Task requirements:
Find the lines below that include the word "entrega" and state how many there are, adding nothing.
── Data supplied ──
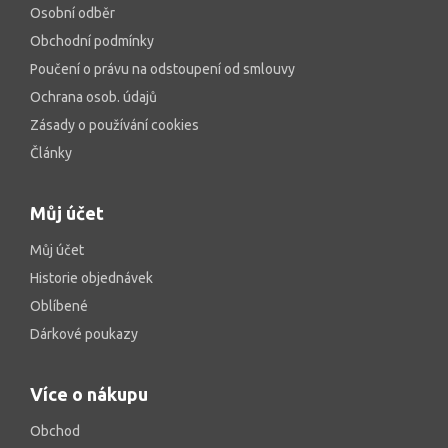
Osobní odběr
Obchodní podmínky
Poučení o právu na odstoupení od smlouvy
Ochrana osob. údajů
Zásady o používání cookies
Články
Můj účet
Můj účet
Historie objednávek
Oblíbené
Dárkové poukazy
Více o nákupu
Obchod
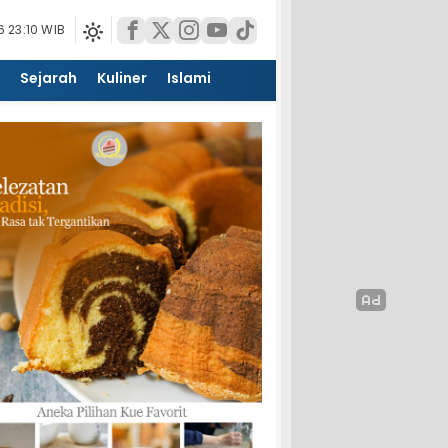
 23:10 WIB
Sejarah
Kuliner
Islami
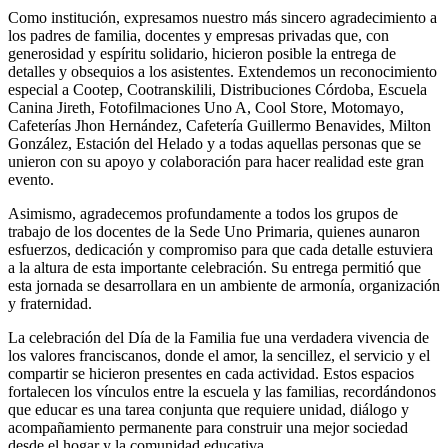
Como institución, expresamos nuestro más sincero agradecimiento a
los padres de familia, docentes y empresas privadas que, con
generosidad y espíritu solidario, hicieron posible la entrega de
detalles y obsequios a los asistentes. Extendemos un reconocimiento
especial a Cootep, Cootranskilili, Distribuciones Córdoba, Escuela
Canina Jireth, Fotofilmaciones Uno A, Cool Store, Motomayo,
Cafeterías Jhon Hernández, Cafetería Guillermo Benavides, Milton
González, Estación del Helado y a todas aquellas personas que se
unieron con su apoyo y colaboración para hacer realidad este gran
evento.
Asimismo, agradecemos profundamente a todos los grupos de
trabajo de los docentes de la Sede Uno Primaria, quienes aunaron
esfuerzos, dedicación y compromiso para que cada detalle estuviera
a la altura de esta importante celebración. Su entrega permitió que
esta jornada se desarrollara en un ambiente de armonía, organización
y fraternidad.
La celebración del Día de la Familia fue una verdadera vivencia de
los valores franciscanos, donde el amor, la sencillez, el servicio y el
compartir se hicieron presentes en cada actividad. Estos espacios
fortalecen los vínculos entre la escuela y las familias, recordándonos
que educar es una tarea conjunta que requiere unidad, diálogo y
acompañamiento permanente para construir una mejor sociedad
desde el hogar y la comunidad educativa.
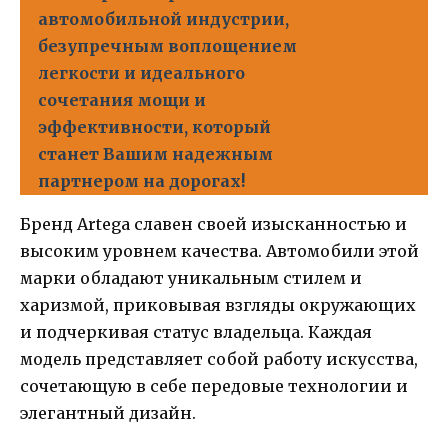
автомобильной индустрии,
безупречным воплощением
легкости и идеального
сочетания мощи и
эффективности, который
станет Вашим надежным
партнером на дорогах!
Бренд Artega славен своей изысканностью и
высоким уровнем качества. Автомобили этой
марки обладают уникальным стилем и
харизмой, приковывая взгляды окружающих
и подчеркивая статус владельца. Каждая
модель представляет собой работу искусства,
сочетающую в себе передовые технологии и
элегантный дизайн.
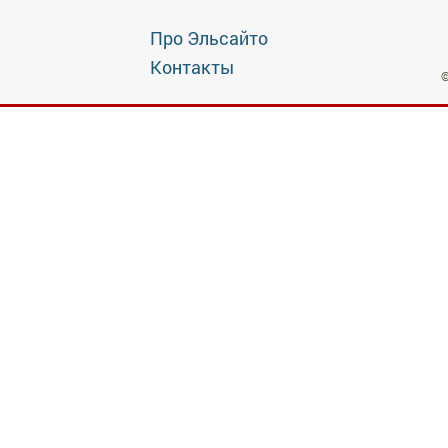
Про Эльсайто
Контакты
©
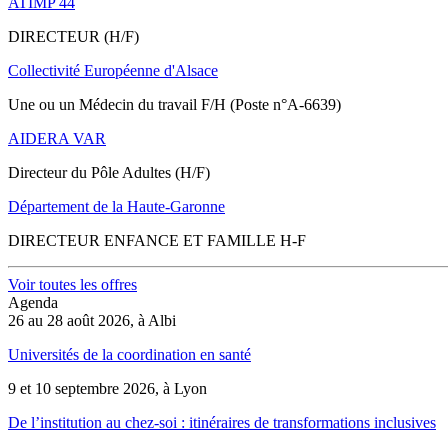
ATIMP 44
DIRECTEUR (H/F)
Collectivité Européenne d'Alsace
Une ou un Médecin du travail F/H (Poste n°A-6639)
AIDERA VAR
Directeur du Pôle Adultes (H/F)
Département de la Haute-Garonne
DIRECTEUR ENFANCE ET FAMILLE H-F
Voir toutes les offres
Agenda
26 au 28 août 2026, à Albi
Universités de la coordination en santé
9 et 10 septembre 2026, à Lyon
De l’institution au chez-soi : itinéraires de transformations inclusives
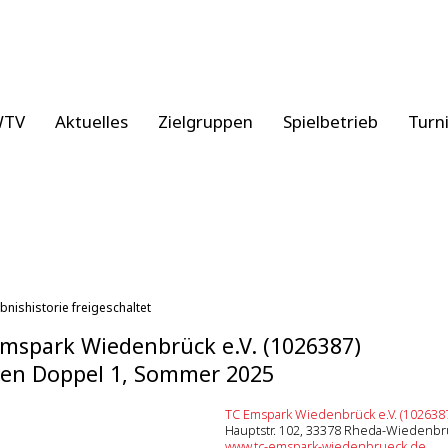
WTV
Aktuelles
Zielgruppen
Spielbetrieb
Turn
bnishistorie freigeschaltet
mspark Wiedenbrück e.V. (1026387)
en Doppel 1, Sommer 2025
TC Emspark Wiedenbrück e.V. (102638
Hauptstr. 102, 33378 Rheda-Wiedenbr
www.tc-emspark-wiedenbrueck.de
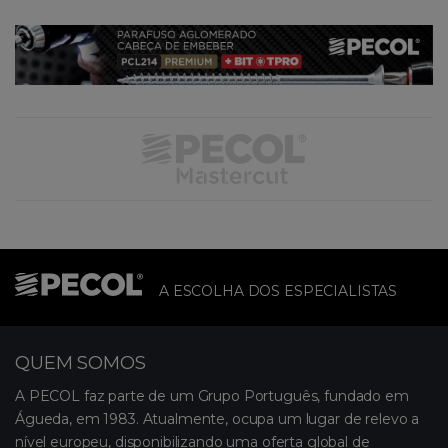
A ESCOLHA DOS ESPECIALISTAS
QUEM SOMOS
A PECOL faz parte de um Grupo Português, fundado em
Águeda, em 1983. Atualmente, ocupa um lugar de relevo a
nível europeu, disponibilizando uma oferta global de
───
Result of this exercise:
2